Помню я и такую страшную историю. В годы войны, тем более — немецкой оккупации — жилось несладко.

В это трудное, страшное время люди старались быть добрее друг к другу, отдать последнее, чтобы помочь ближнему, особенно нам, детям. Помню, как мы с братом ходили просить еду. Редко кто из женщин не выносил нам хотя бы куска хлеба или пары яиц, даже одна, у которой сын был полицаем, не отказывалась помогать, говорила только: приходите, когда его нет дома. Вот так наберем съедобного «подаяния» и идем домой, а жили мы тогда в лагере, в городе Слуцке. И попробуй откусить хоть чуточку от куска хлеба, а тем паче съесть его — сразу получишь трепку от брата: не смей! А кушать-то хотелось, очень хотелось. Всем.

Когда наши войска освободили Ржев, город представлял собой угнетающую панораму разрушений с немногими уцелевшими домами и выжившими жителями, среди которых, к счастью, были мы. Какое-то время после освобождения нам пришлось жить в землянке на огороде, так как в нашем доме располагался банк, позже переехавший на свое постоянное место на набережной Волги. Тогда во многих домах проживало сразу несколько семей, потерявших собственное жилье. Так было и в нашем доме: мы делили его еще с тремя семьями — как говорится, «в тесноте, да не в обиде».

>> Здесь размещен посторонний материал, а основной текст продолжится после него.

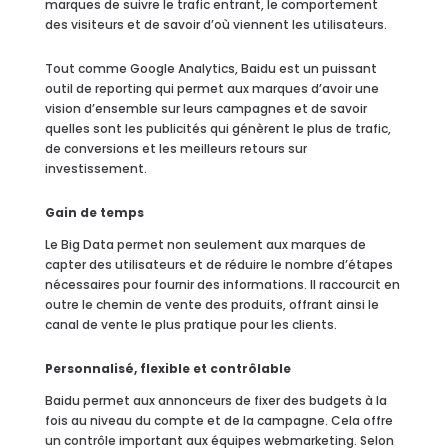
marques de suivre le trafic entrant, le comportement
des visiteurs et de savoir d’où viennent les utilisateurs.
Tout comme Google Analytics, Baidu est un puissant
outil de reporting qui permet aux marques d’avoir une
vision d’ensemble sur leurs campagnes et de savoir
quelles sont les publicités qui génèrent le plus de trafic,
de conversions et les meilleurs retours sur
investissement.
Gain de temps
Le Big Data permet non seulement aux marques de
capter des utilisateurs et de réduire le nombre d’étapes
nécessaires pour fournir des informations. Il raccourcit en
outre le chemin de vente des produits, offrant ainsi le
canal de vente le plus pratique pour les clients.
Personnalisé, flexible et contrôlable
Baidu permet aux annonceurs de fixer des budgets à la
fois au niveau du compte et de la campagne. Cela offre
un contrôle important aux équipes webmarketing. Selon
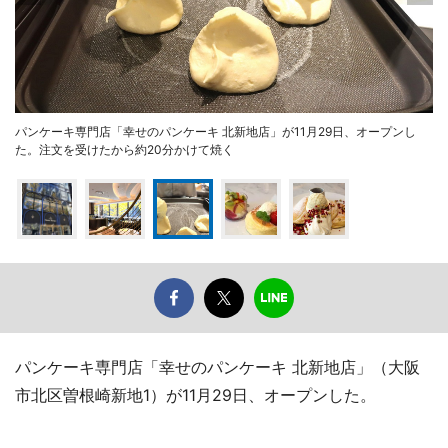
パンケーキ専門店「幸せのパンケーキ 北新地店」が11月29日、オープンし
た。注文を受けたから約20分かけて焼く
パンケーキ専門店「幸せのパンケーキ 北新地店」（大阪
市北区曽根崎新地1）が11月29日、オープンした。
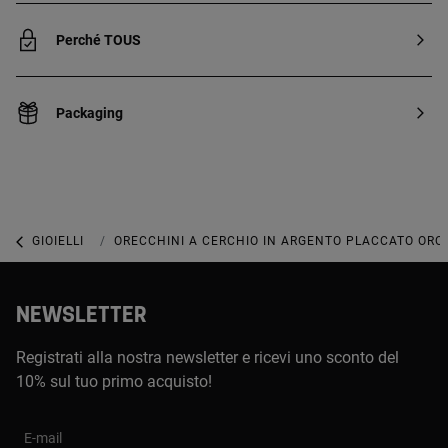
Perché TOUS
Packaging
GIOIELLI
GIOIELLI IN ARGENTO STERLING
ORECCHINI A CERCHIO IN ARGENTO PLACCATO ORO 
NEWSLETTER
Registrati alla nostra newsletter e ricevi uno sconto del
10% sul tuo primo acquisto!
E-mail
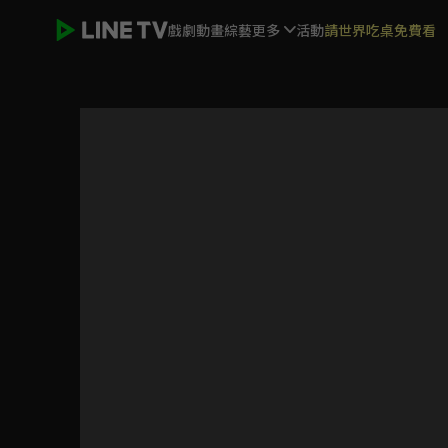
戲劇
動畫
綜藝
更多
活動
請世界吃桌免費看
烈火如歌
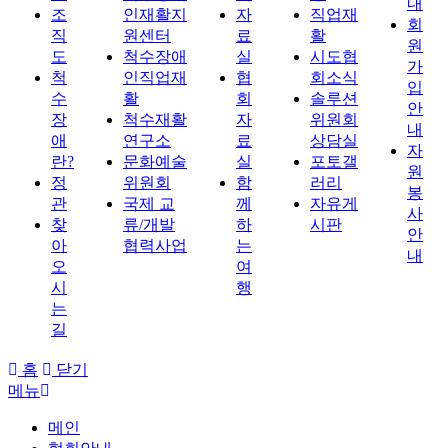
내
조
인재활지
자
직업재
회
직
원센터
료
활
원
도
척수장애
실
시도협
가
척
인직업재
협
회소식
입
수
활
회
솔루션
안
장
척수재활
자
위원회
내
애
연구소
료
상담실
자
란?
문화예술
실
포토갤
원
정
위원회
함
러리
봉
관
국제 교
께
자유게
사
찾
류/개발
하
시판
안
아
협력사업
는
내
오
여
시
행
는
길
홈
닫기
메뉴
메인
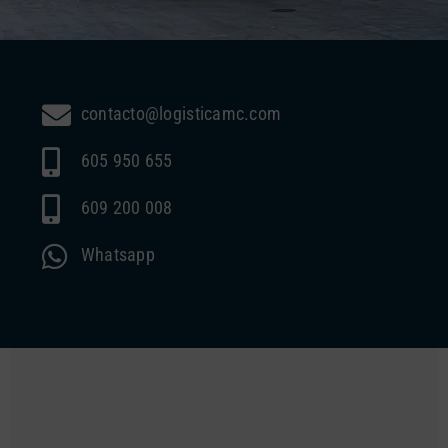
contacto@logisticamc.com
605 950 655
609 200 008
Whatsapp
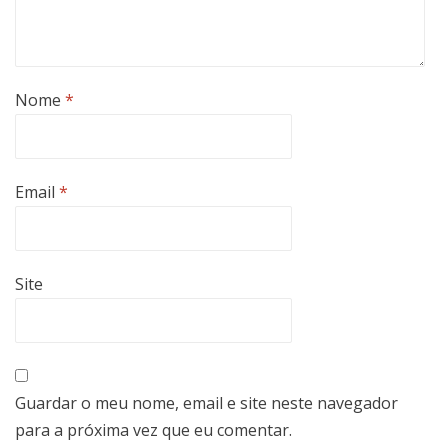
Nome
*
Email
*
Site
Guardar o meu nome, email e site neste navegador
para a próxima vez que eu comentar.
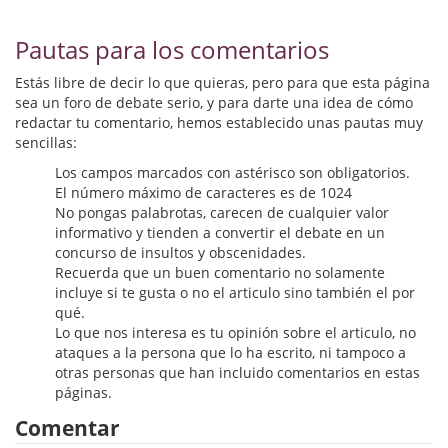
Biografías
Pautas para los comentarios
Ciencia ficción
Estás libre de decir lo que quieras, pero para que esta página
Cine
sea un foro de debate serio, y para darte una idea de cómo
redactar tu comentario, hemos establecido unas pautas muy
Cocina
sencillas:
Cómic
Los campos marcados con astérisco son obligatorios.
El número máximo de caracteres es de 1024
No pongas palabrotas, carecen de cualquier valor
Cuentos y relatos
informativo y tienden a convertir el debate en un
concurso de insultos y obscenidades.
Deportes
Recuerda que un buen comentario no solamente
incluye si te gusta o no el articulo sino también el por
Derecho
qué.
Lo que nos interesa es tu opinión sobre el articulo, no
Discos deVinilo. LP
ataques a la persona que lo ha escrito, ni tampoco a
otras personas que han incluido comentarios en estas
Divulgación científica
páginas.
Comentar
DVD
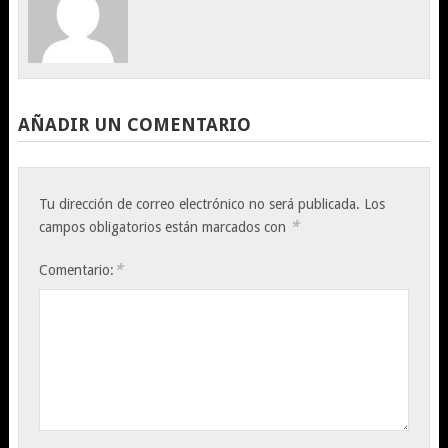
AÑADIR UN COMENTARIO
Tu dirección de correo electrónico no será publicada.
Los
*
campos obligatorios están marcados con
*
Comentario:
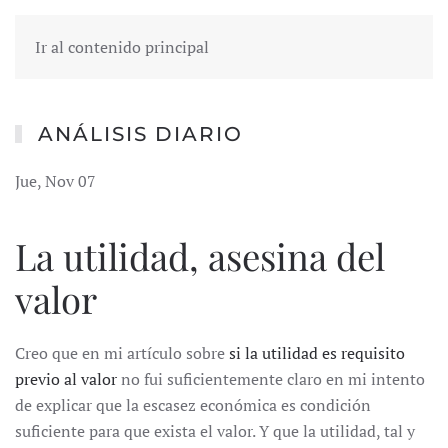
Ir al contenido principal
ANÁLISIS DIARIO
Jue, Nov 07
La utilidad, asesina del
valor
Creo que en mi artículo sobre
si la utilidad es requisito
previo al valor
no fui suficientemente claro en mi intento
de explicar que la escasez económica es condición
suficiente para que exista el valor. Y que la utilidad, tal y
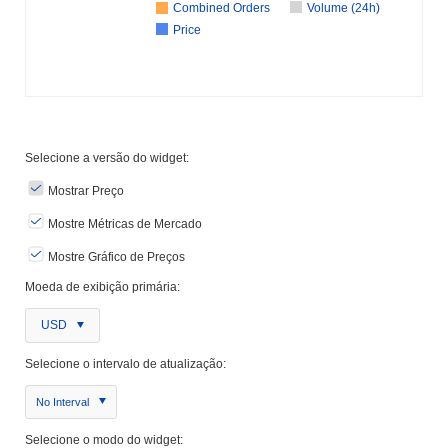
Combined Orders
Volume (24h)
Price
Selecione a versão do widget:
Mostrar Preço
Mostre Métricas de Mercado
Mostre Gráfico de Preços
Moeda de exibição primária:
USD
Selecione o intervalo de atualização:
No Interval
Selecione o modo do widget:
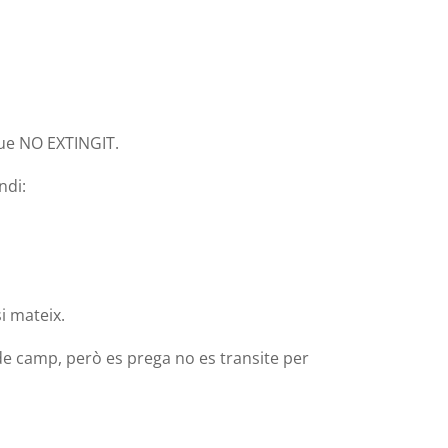
que NO EXTINGIT.
ndi:
i mateix.
 de camp, però es prega no es transite per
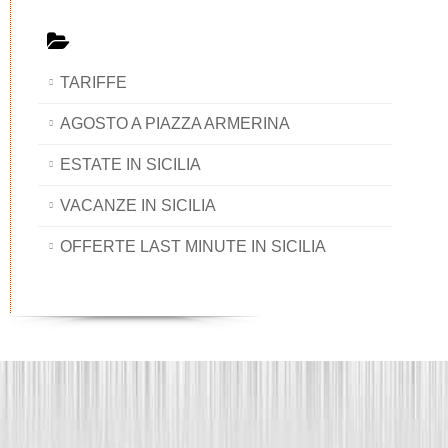
TARIFFE
AGOSTO A PIAZZA ARMERINA
ESTATE IN SICILIA
VACANZE IN SICILIA
OFFERTE LAST MINUTE IN SICILIA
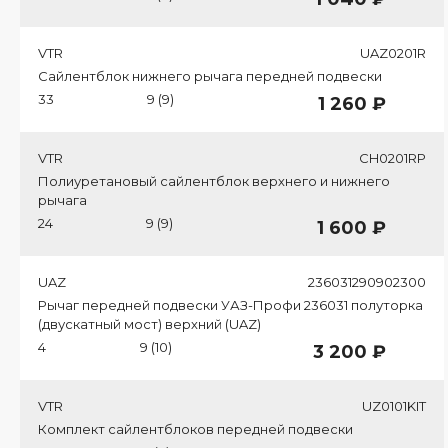
VTR
UAZ0201R
Сайлентблок нижнего рычага передней подвески
33
9 (9)
1 260 ₽
VTR
CH0201RP
Полиуретановый сайлентблок верхнего и нижнего
рычага
24
9 (9)
1 600 ₽
UAZ
236031290902300
Рычаг передней подвески УАЗ-Профи 236031 полуторка
(двускатный мост) верхний (UAZ)
4
9 (10)
3 200 ₽
VTR
UZ0101KIT
Комплект сайлентблоков передней подвески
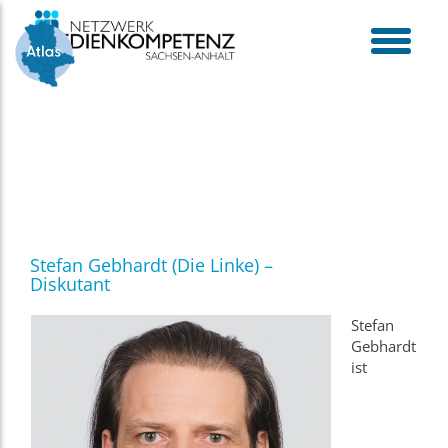
Skip
to
content
toggle
menu
Stefan Gebhardt (Die Linke) –
Diskutant
Stefan
Gebhardt
ist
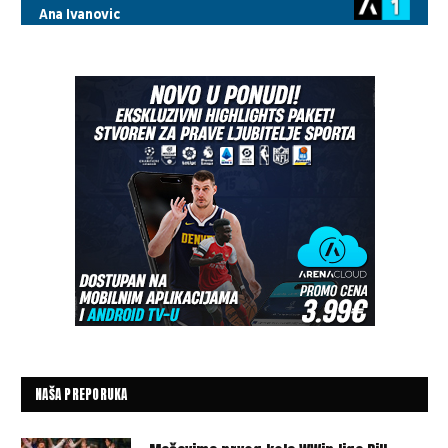
NAŠA PREPORUKA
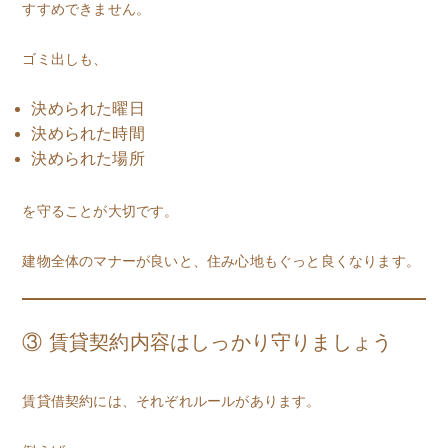
すすめできません。
ゴミ出しも、
決められた曜日
決められた時間
決められた場所
を守ることが大切です。
建物全体のマナーが良いと、住み心地もぐっと良くなります。
③ 賃貸契約内容はしっかり守りましょう
賃貸借契約には、それぞれルールがあります。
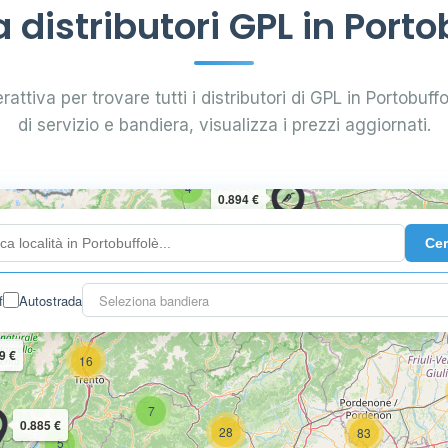
distributori GPL in Porto
rattiva per trovare tutti i distributori di GPL in Portobuffol
di servizio e bandiera, visualizza i prezzi aggiornati.
4
0.894 €
Ce
10
2
3
f
Autostrada
Seleziona bandiera
9 €
16
7
0.885 €
28
83
5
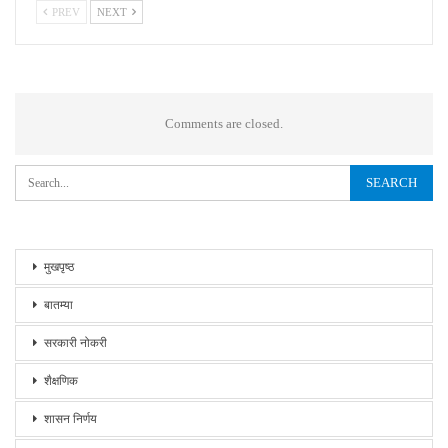
PREV
NEXT
Comments are closed.
मुखपृष्ठ
बातम्या
सरकारी नोकरी
शैक्षणिक
शासन निर्णय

Весной 1943 года у жителей Ржева появилась жутковатая, но необходимая работа — убирать трупы с улиц города и из Волги. С последним приходилось особенно трудно: женщинам и подросткам было не под силу вылавливать багром и вытаскивать на берег тела, ставшие еще тяжелее, чем при жизни. Поэтому часто шли на хитрость: оттолкнем мертвеца этим самым багром подальше от берега, пусть себе плывет дальше, а контролирующим работу скажем, что, мол, не смогли оттуда достать. В тот год снега в марте уже не осталось вообще, весна выдалась необыкновенно теплой, так что на талую воду рассчитывать было нечего. И мы брали воду из Волги. И представьте себе — никогда ничем не болели!

Действительно, наше поколение было намного здоровее сегодняшнего. Купание сразу после ледохода считалось вполне обычным делом. И опять же без видимых последствий, разве что мать задаст жару, обнаружив на нас мокрые трусы. И тогда мы стали поступать иначе: купались нагишом, чтобы взрослым было не к чему придраться.

Самое яркое и светлое воспоминание — Победа. Даже по прошествии стольких лет я отлично помню, как в ночь с 8 на 9 мая 1945 года одна наша соседка бежала по улице и стучалась во все двери, крича: «Победа! Победа! Мы победили!» До сих пор это слово вызывает во мне радостную дрожь.

Жизнь медленно, но верно начала возвращаться в привычную колею; вернулись с фронта старший брат и отец, мы помогали соседям, особенно оставшимся без мужчин в семье, с постройкой домов-мазанок… Работали, дружили и радовались тому, что страшная война наконец позади. А уж когда отменили карточную систему, и государство выделило нам корову и прочую домашнюю живность, жизнь и вовсе пошла на лад!

В 1946 году, в девятилетнем возрасте, я пошла учиться в пушкинскую школу. Поскольку в то время возиться с длинными волосами не было возможности, в начальных классах я носила короткую стрижку. Одевалась очень просто, вместо портфеля носила тряпичный узелок с книжками — так тогда делали все. Только к старшим классам у меня появились модное сатиновое платье и красивая школьная форма.

Закончив «десятилетку», поступила в училище на пожарное дело. По окончании в 1960 году вернулась в Ржев, начала работать инспектором пожарной охраны, потом в 1975 году возглавила пожарную охрану нашего города; в общей сложности на этом поприще я проработала 30 лет.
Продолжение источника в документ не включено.